Pastoral cenneti bulamayan Jack Kerouac, Yolda’nın okurlarına, güzergâhlarından bir Pastoral Amerika yaratır. Ama kırsal dünyanın kültürel olarak kentlere nüfuz etmesi sonucunda, pastoral sözcüğünün anlamı artık bütünüyle değişmiştir. Çağdaş Pastoral Amerika için, Yolda’kine benzer bir etkiyi yalnızca Edward Hopper’ın tablolarında hissederiz. Jack Kerouac’daki ve Edward Hopper’daki Pastoral Amerika, yalnızlıktır. Zehirli sessizliklerdir. Yetersiz yakınlıkların erotizmidir.
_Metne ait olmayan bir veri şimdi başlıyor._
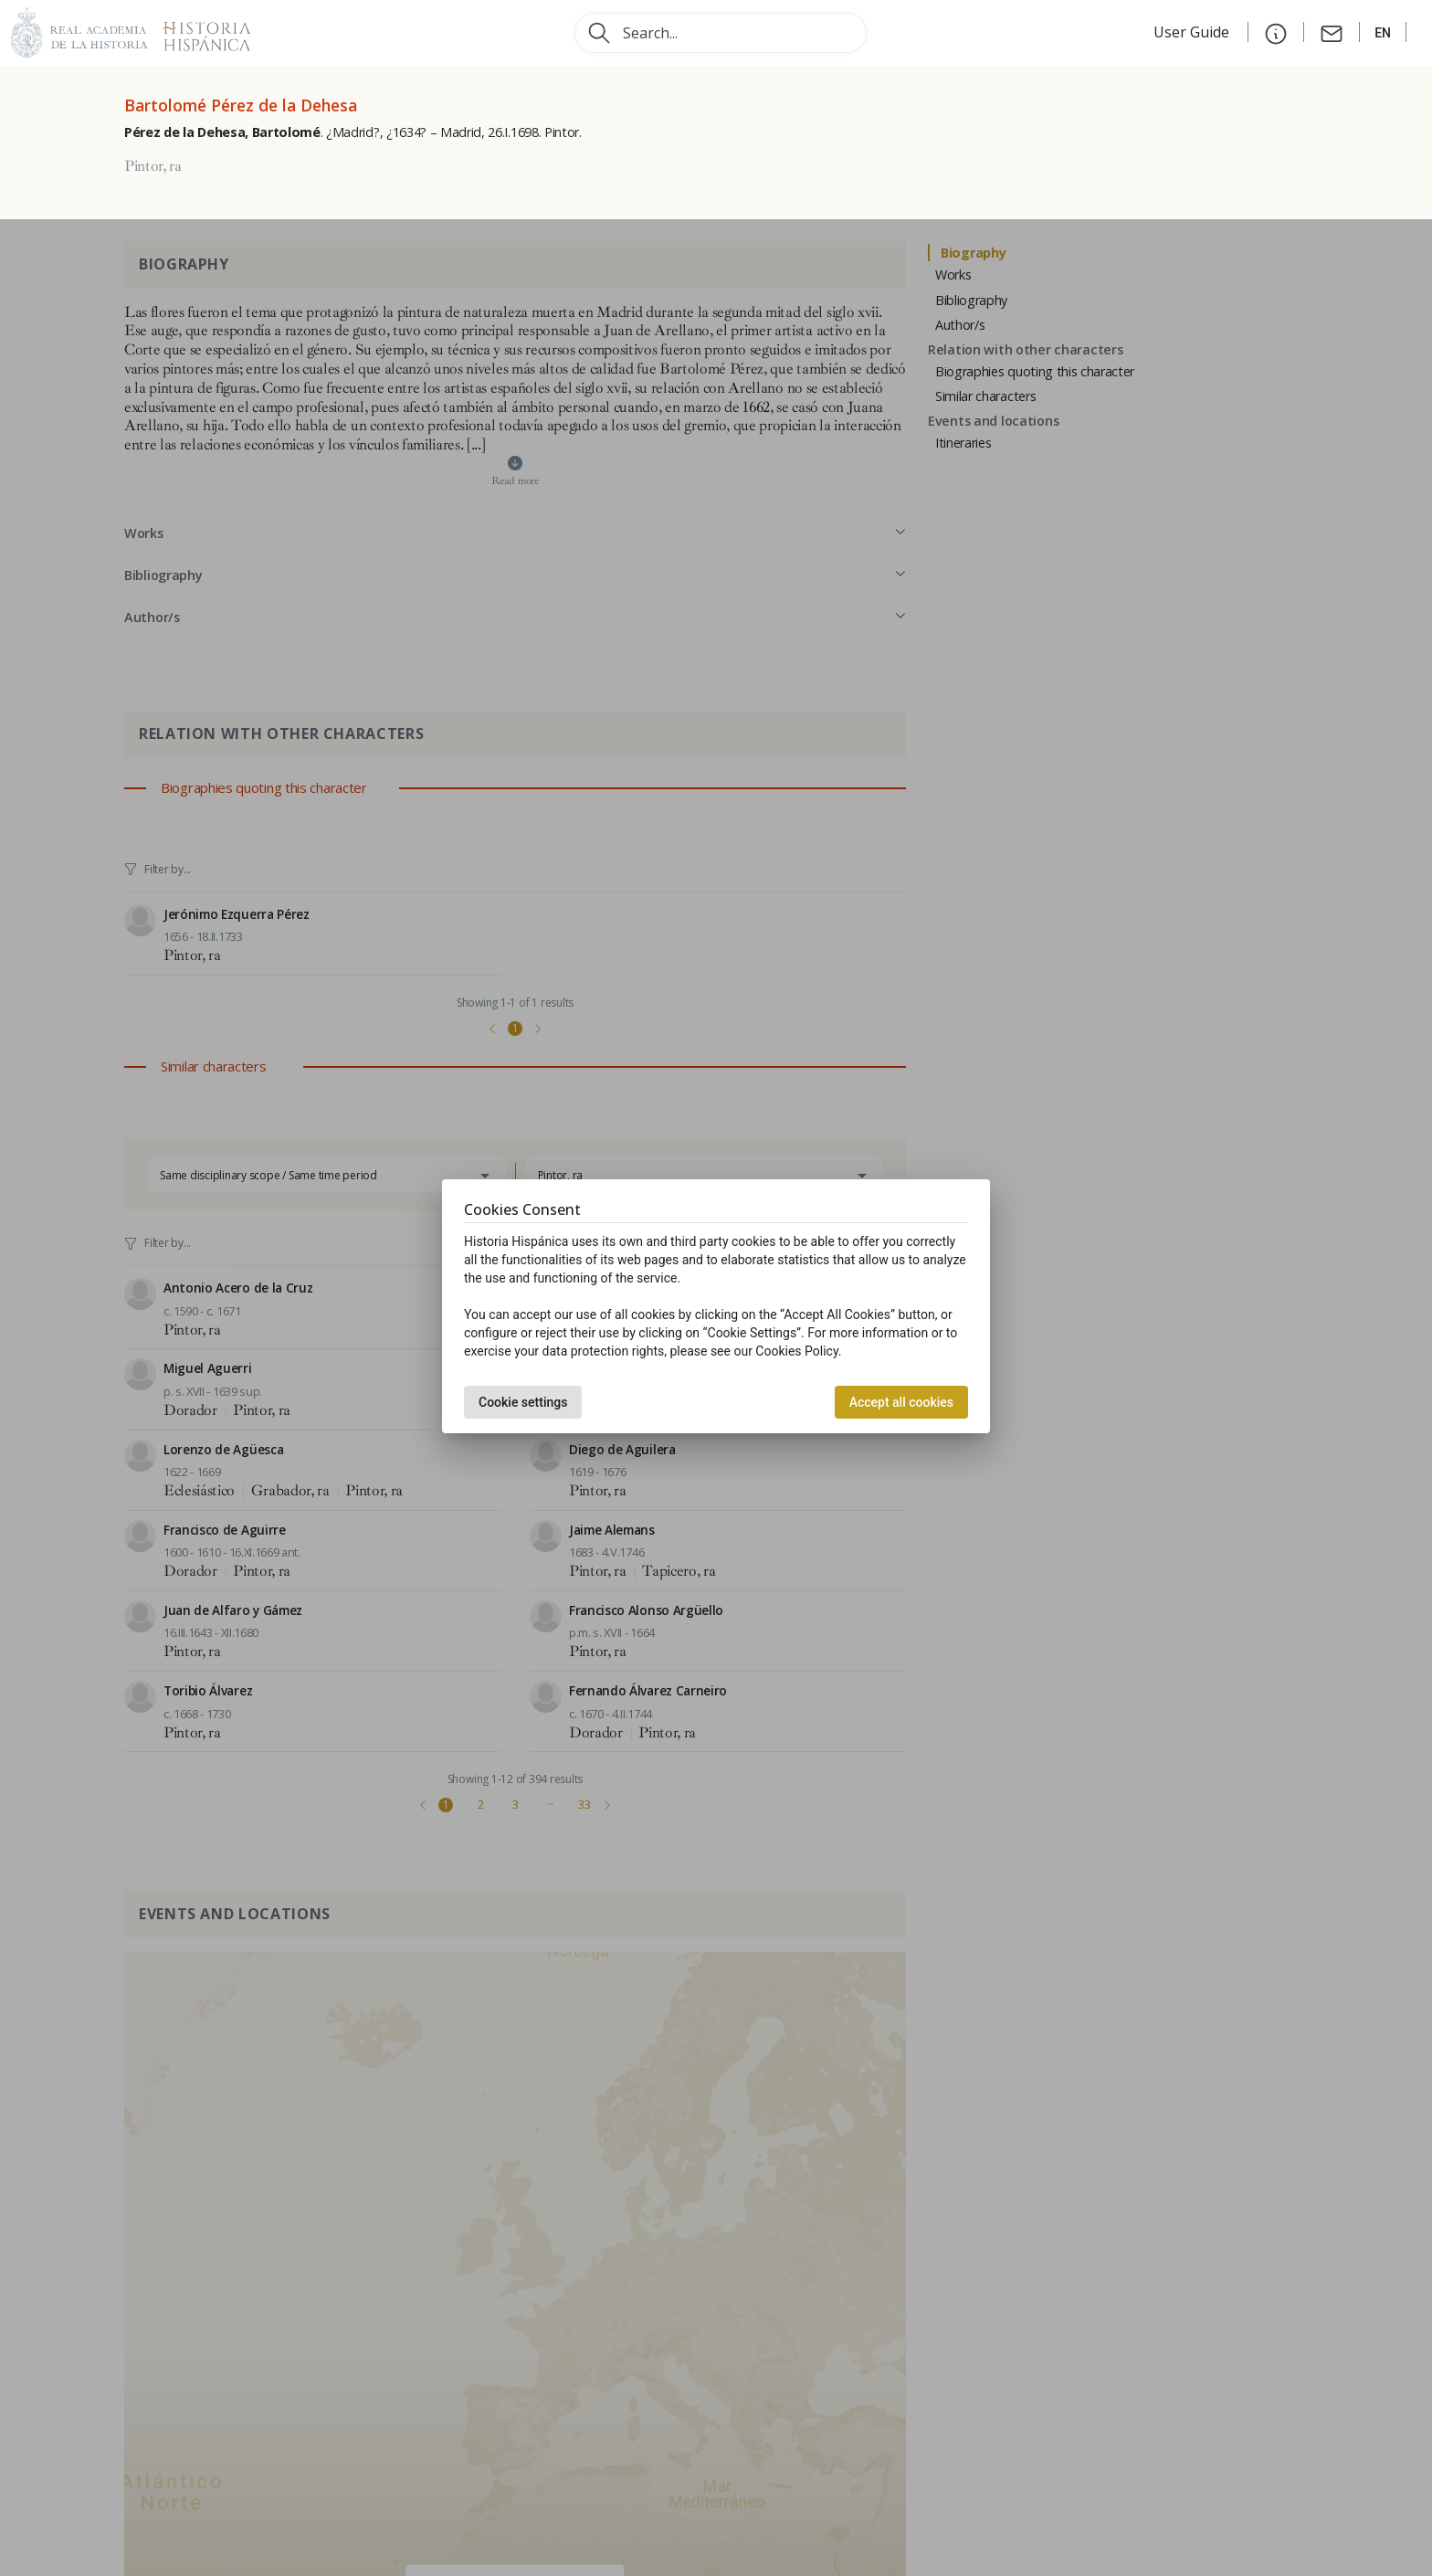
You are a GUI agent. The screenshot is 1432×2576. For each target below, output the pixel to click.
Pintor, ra (153, 166)
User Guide (1193, 32)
Hapsolmuşluğun, ürkekliğin ve huzursuzluğun coğrafyasıdır.
Jack Kerouac’ın bir eğretileme olarak kullandığı yol, aslında John Steinbeck’in Gazap Üzümleri’nin (1939) veya Woody Guthrie’nin Bound for Glory’sinin (1943) politikleşmiş mekânıydı. Gazap Üzümleri’ndeki Jim Casy, Yolda’nın Sal Paradise’ına 18 yıl önceden seslenerek, yollarda hiçbir şey bulamayacağını şöyle dile getirmişti:
“… Neler oluyor bize? Hep yollardayız. Git babam git. Ama, hiçbir şey bulduğumuz yok bana kalırsa.”